Perhaps there is an advantage after all (aside from sheer pleasure) of reading a tome such as The Encyclopedia of Science Fiction. As I mentioned earlier, Ed Schubert sent back my story “Wake Me When We Get There” because he’d published a similar story a few issues back. The story is about an astronaut who comes out of suspended animation prematurely when her equipment fails on the way back from a long mission. Apparently, this theme (which I thought pretty original), is fairly common. (Allen Steel has a similarly themed story, I think.)
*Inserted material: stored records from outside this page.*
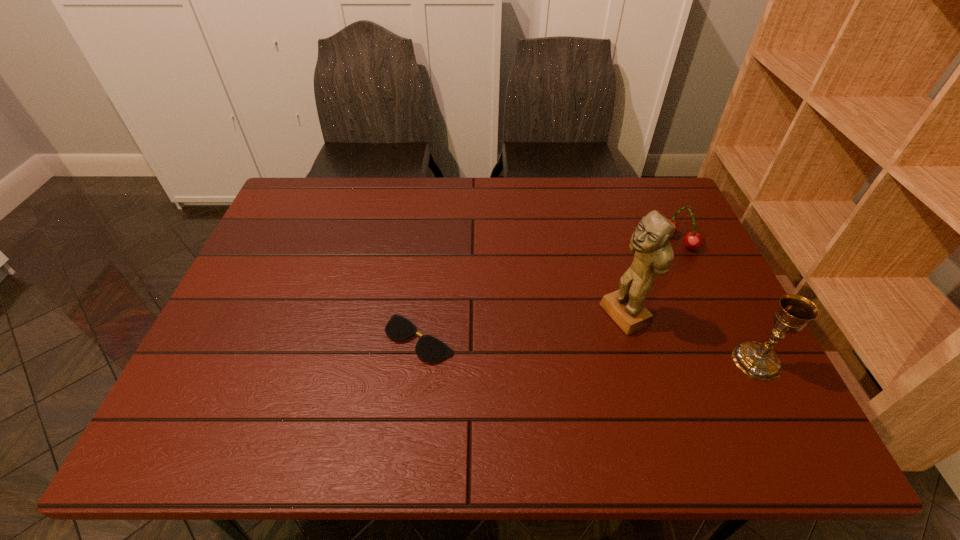 Where is `free space on the desktop that is between the spectacles and the third shortest object and is positioned on the front-facing side of the figurine`? The width and height of the screenshot is (960, 540). free space on the desktop that is between the spectacles and the third shortest object and is positioned on the front-facing side of the figurine is located at coordinates (556, 348).

Locate an element on the screen. The width and height of the screenshot is (960, 540). vacant space on the desktop that is between the shortest object and the chalice and is positioned with stems pointing upwards on the farthest object is located at coordinates (535, 346). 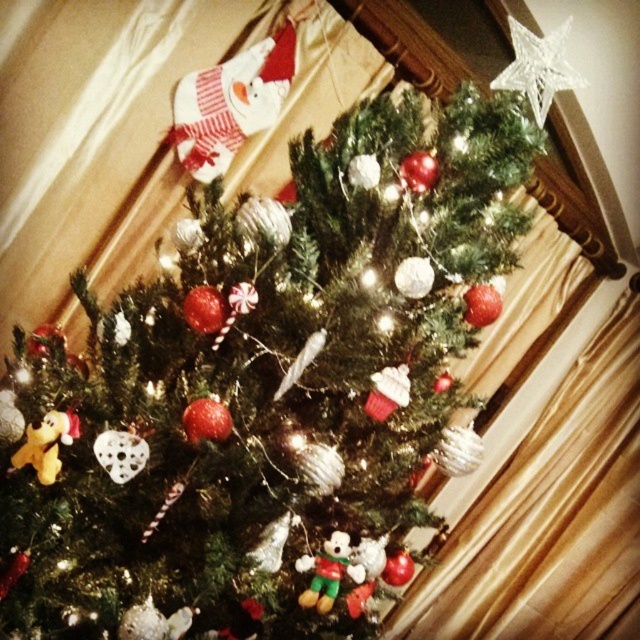 You are organizing a childrens Christmas party and need to place a small gift under the tree. The gift is 10 cm in height. You have two options for placement spots near the matte yellow plush bear at lower left and the multicolored fabric plush at center. Which spot would allow the gift to fit without being hidden?

The matte yellow plush bear at lower left has a smaller size compared to the multicolored fabric plush at center, so placing the gift near the matte yellow plush bear at lower left would allow it to be visible since the smaller plush bear is less likely to obscure the gift.

You are organizing the Christmas decorations and need to place the matte yellow plush bear at lower left and the multicolored fabric plush at center. According to the image, which decoration is positioned higher on the tree?

The matte yellow plush bear at lower left is located above the multicolored fabric plush at center, so the matte yellow plush bear at lower left is positioned higher on the tree. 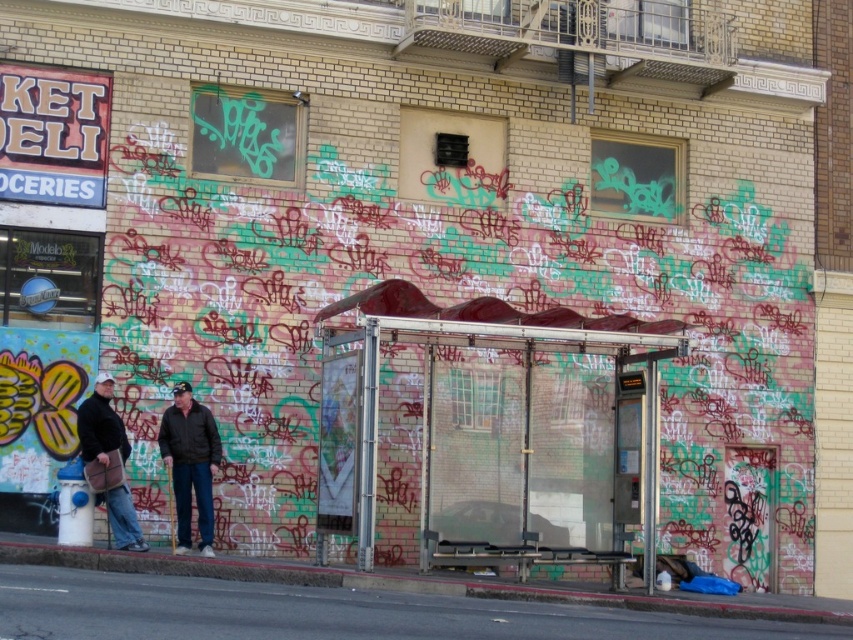 You are waiting at the bus stop and see a dark brown leather jacket at center and a transparent glass bus stop at center. Which object is closer to the graffiti wall?

The dark brown leather jacket at center is closer to the graffiti wall because the transparent glass bus stop at center is positioned on the right side of it, meaning the jacket is between the wall and the bus stop.

You are a photographer standing at the camera position. You want to take a photo of the graffiti on the wall behind the transparent glass bus stop at center. Since the bus stop is in the way, can you move closer to the wall to capture the graffiti without the bus stop in the frame?

The transparent glass bus stop at center is 16.09 meters from camera. Moving closer to the wall would require moving past the bus stop, but since the bus stop is already between you and the wall, moving closer would not remove it from the frame unless you go around it. Therefore, you cannot capture the graffiti without the bus stop in the frame unless you reposition yourself to the side or behind the shelter.

You are a delivery person trying to place a large package that is 1.8 meters wide. You see the transparent glass bus stop at center and the dark brown leather jacket at left. Which object can the package fit next to without overlapping?

The transparent glass bus stop at center has a greater width than the dark brown leather jacket at left. Since the package is 1.8 meters wide, it can fit next to the transparent glass bus stop at center as it is wider and provides enough space. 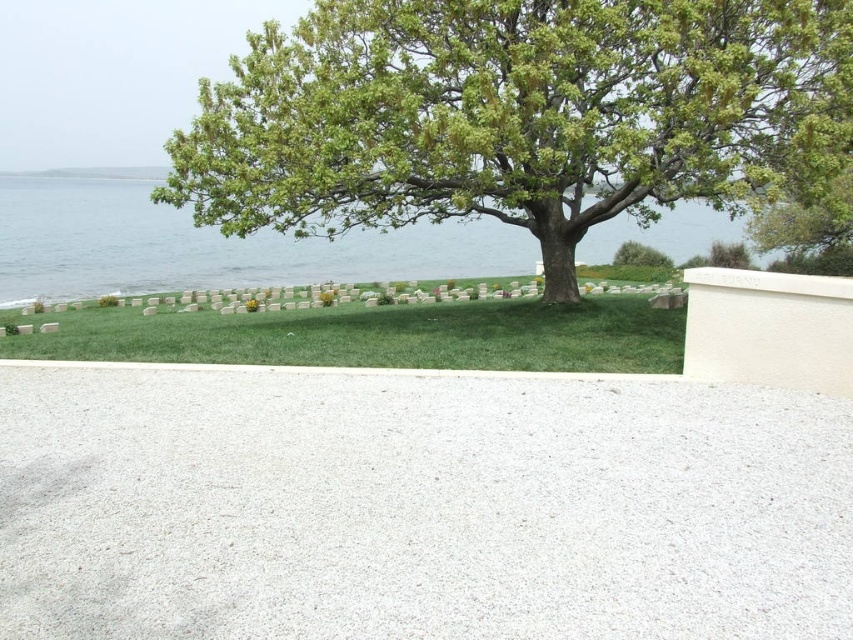 You are standing at the entrance of the cemetery and see the green leafy tree at center and the green grass at center. Which object would appear bigger to you?

The green leafy tree at center appears bigger than the green grass at center because it has a larger size compared to it.

You are standing on the gravel pathway in the cemetery and see the green leafy tree at center and the green grass at center. Which object is higher in position?

The green leafy tree at center is higher in position than the green grass at center. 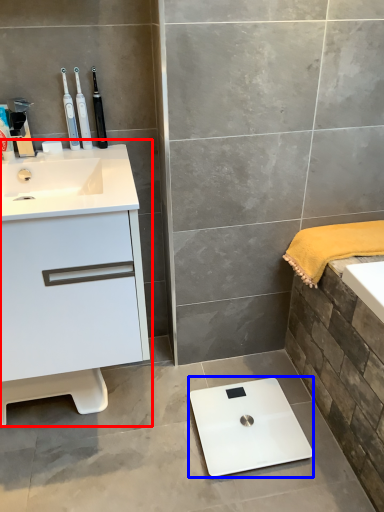 Question: Which point is further to the camera, bathroom cabinet (highlighted by a red box) or scale (highlighted by a blue box)?

Choices:
 (A) bathroom cabinet
 (B) scale

Answer: (B) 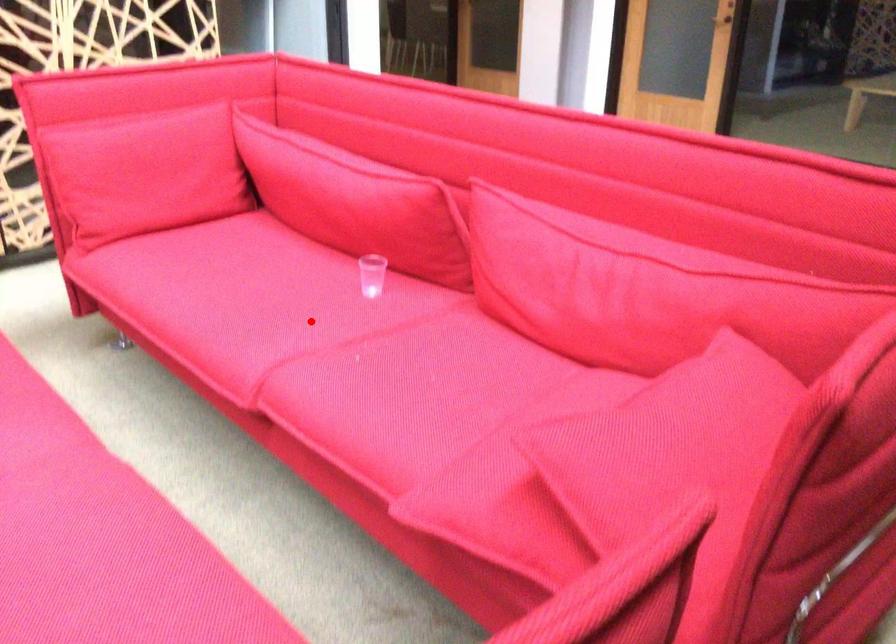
In going through the Encyclopedia, I am finding that Clute and Nicholls are very good at highlighting what they think are overused themes or cliches in s.f. I’m keeping an eye out for these. To some extent, they are overwhelming, but then I keep in mind Damon Knight’s advice in his book Creating Short Fiction. In part, he suggests taking the cliches and overused themes and turning them on their heads. Sometimes this has already been done, but it is still a good exercise in avoiding treading over well-worn territory. If the book does nothing else but help to highlight these areas, it’s worth it.
That’s not to say that an overly-used theme cannot make a good story. It is my belief (based on what I read in the magazines) that in some instances, good writing trumps cliches and themes. But that is the exception rather than the rule.